Similar considerations apply to audiometric effects on ABR latencies. For the stimuli in quiet, sloping high-frequency hearing losses, such as those of the older participants in the current study, may be expected to lead to delayed latencies at low stimulus levels because ABR contributions will tend to shift from the impaired basal sites towards the more apical sites with better preserved low-level sensitivity (Gorga et al., 1985). These effects, however, may have been too small to be reliably detected for a click with a level of 80 dB ppeSPL, and the mild high-frequency hearing losses of the older listeners in the current study (see simulations in Verhulst et al., 2016). For derived-band responses, the effect of OHC dysfunction changes both passive and active cochlear mechanics with opposite consequences on wave latencies at low stimulus levels: increased latency for the change in passive cochlear mechanics, and decreased latency for the wider auditory filters caused by the change in active cochlear mechanics (Don et al., 1998). The latter effect tends to dominate, leading to shorter ABR wave latencies, but only for hearing losses exceeding 20–30 dB (Don et al., 1998), which are larger than the hearing losses in the low-frequency region of the participants of the current study.

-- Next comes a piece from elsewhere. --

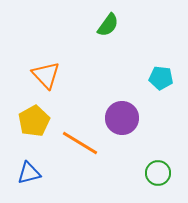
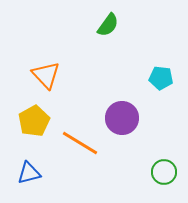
green circle: moved 6 px right, 1 px up
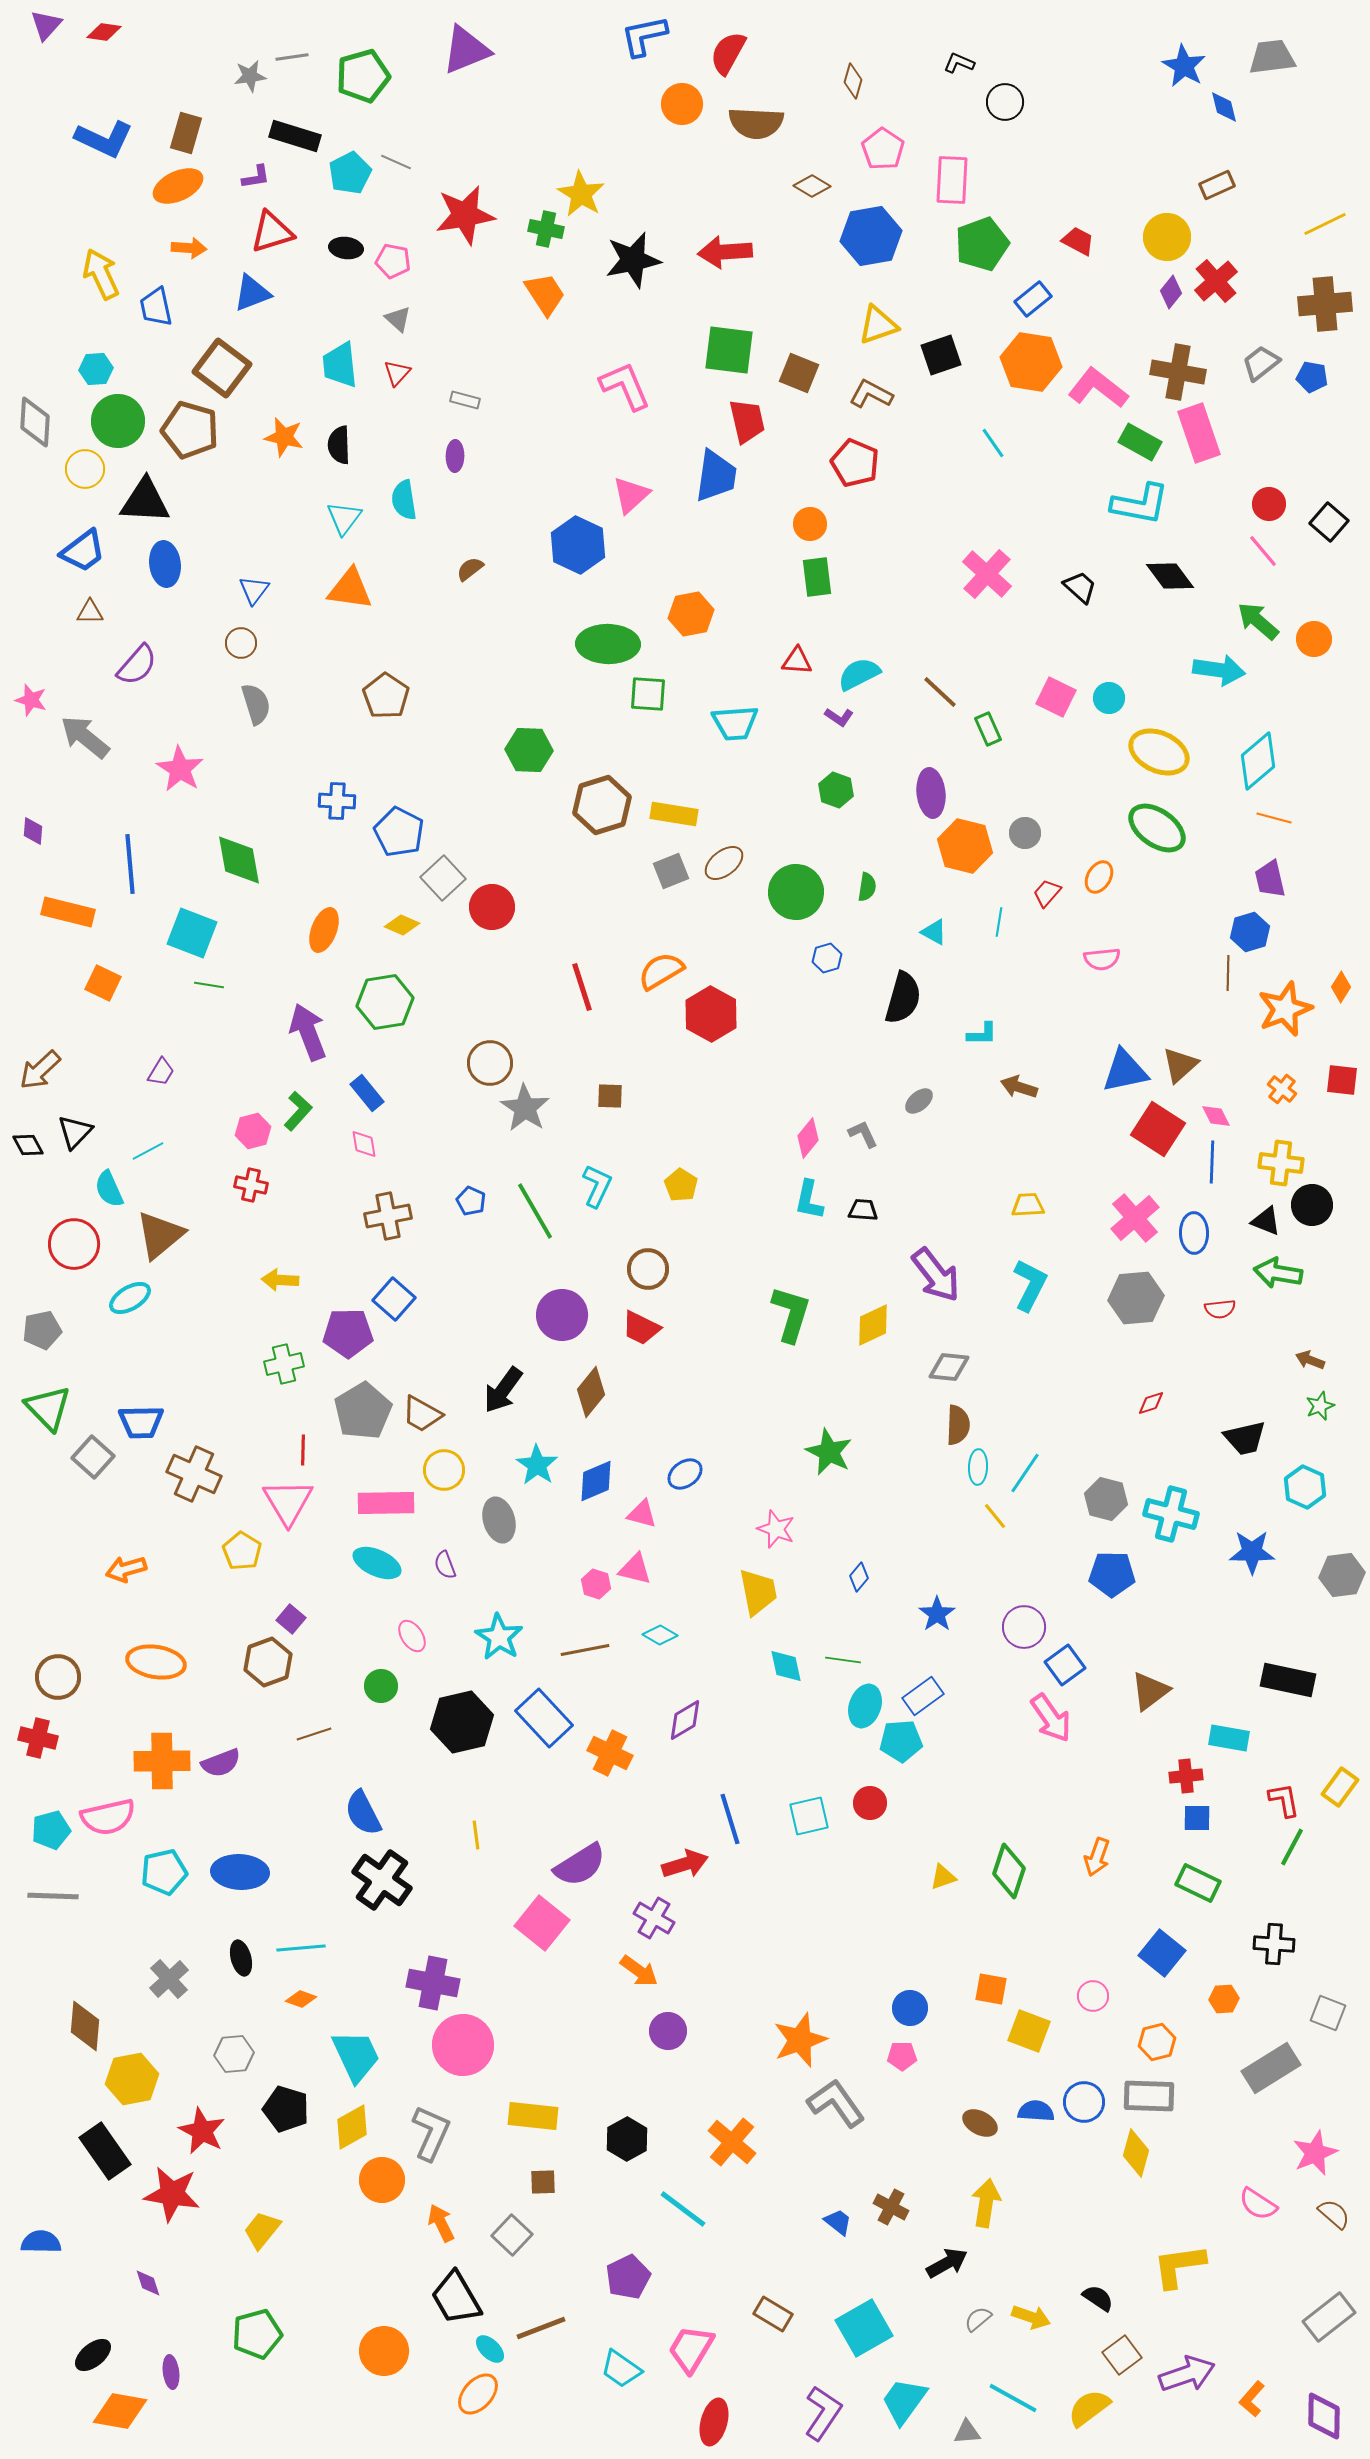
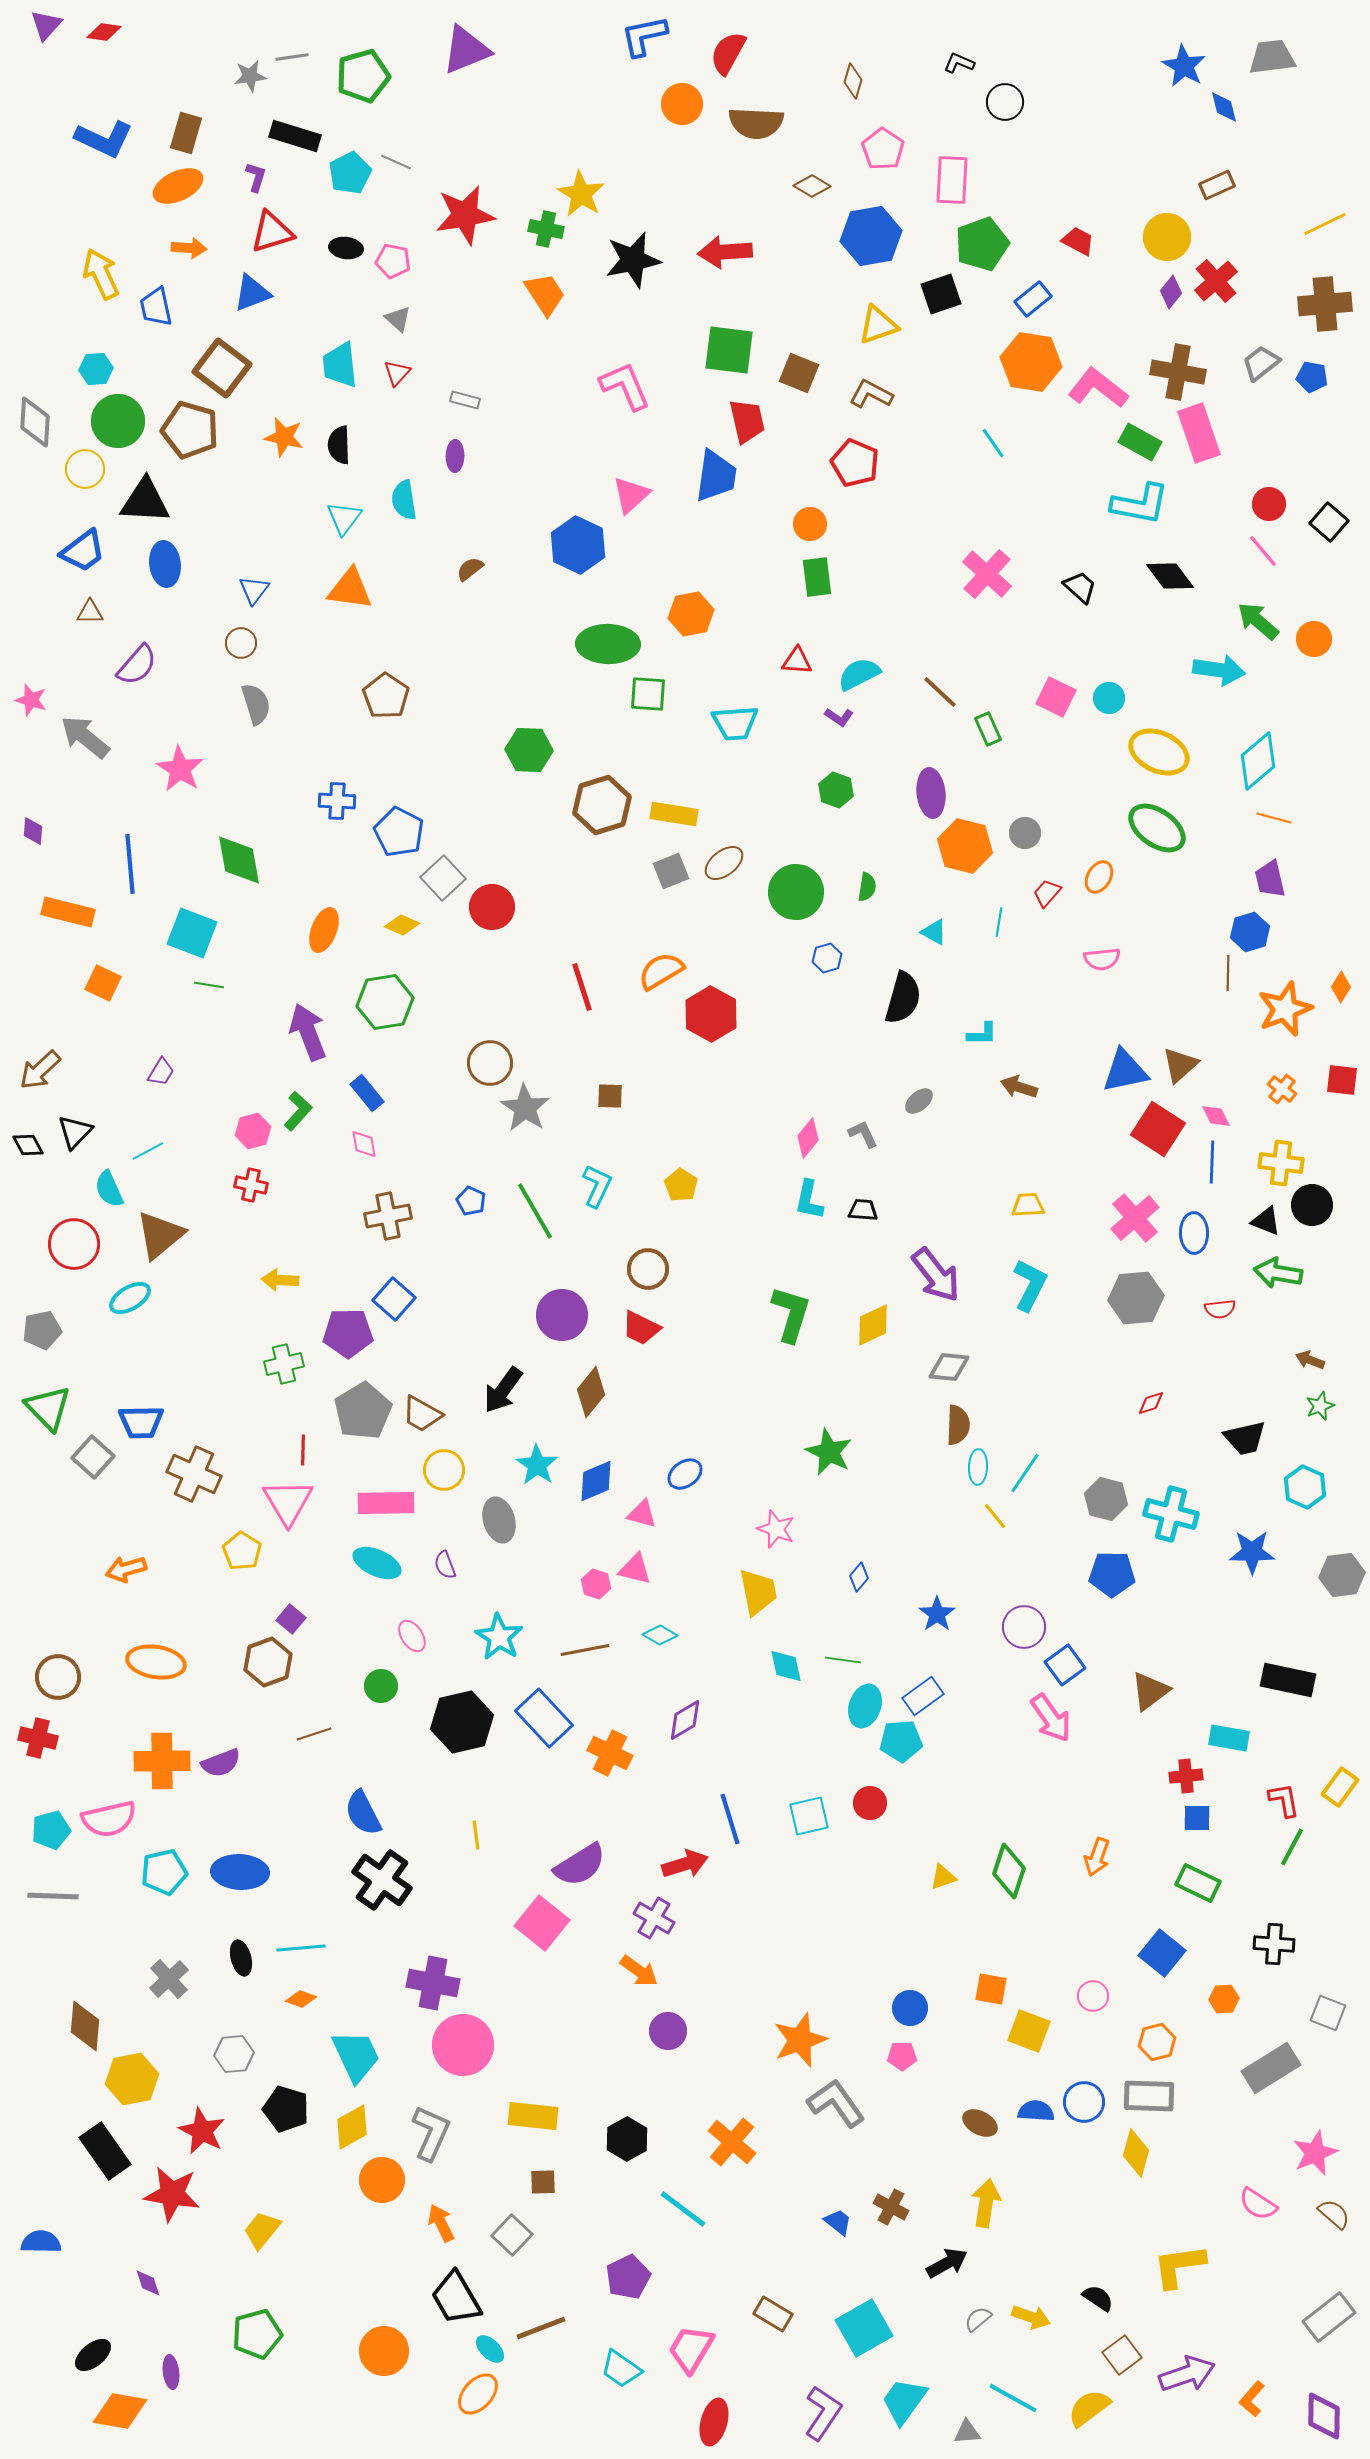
purple L-shape at (256, 177): rotated 64 degrees counterclockwise
black square at (941, 355): moved 61 px up
pink semicircle at (108, 1817): moved 1 px right, 2 px down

The trends for higher ABR wave amplitudes in quiet for females compared to males observed in the current study are consistent with previous reports (Don et al., 1993), and underline the importance of considering sex effects when designing and analyzing ABR experiments.
4.2. FFR Measures
The FFR SNR showed age-related decreases for both TFS and ENV components of the 0.6-kHz CF stimulus. These results are in agreement with several other studies showing age-related decreases in subcortical measures of neural phase locking to tones amplitude modulated at rates ~ 100 Hz (Garrett, Verhulst, 2019, Grose, Mamo, Hall, 2009, Leigh-Paffenroth, Fowler, 2006). There was little evidence, however, that the age-related decreases for the ENV component were greater at shallow compared to deep MDs, as predicted by the CS hypothesis. A similar result was reported by Garrett and Verhulst (2019), who did not find differences in the slope of FFR SNR as a function of MD between a group of 22 young normal hearing listeners and a group of 23 older listeners with hearing loss. For an AM tone with a shallow MD, Encina-Llamas et al. (2019) found shallower FFR growth functions with level in four older hearing impaired listeners compared to nine young normal hearing listeners, while growth functions with level were similar for the two groups for an AM tone with a deeper MD. Although the results of this latter study seem consistent with a CS profile, considering its small sample size relative to the current study and that of Garrett and Verhulst (2019), the overall results of these studies do no provide much evidence that age-related FFR decreases are greater at low MDs. Moreover, the interpretation of the results of Garrett and Verhulst (2019) and Encina-Llamas et al. (2019) is complicated by the fact that neither study used HP noise to mask the contribution of high-frequency cochlear regions, nor estimated age effects while simultaneously controlling for audiometric threshold shifts. Simulations of auditory nerve activity run by Encina-Llamas et al. (2019) suggest that, without HP masking noise, off-frequency contributions tend to dominate the FFR, and detecting the effects of even a complete loss of L/M-SR fibers becomes difficult because of the large contribution of off-frequency H-SR fibers to the response.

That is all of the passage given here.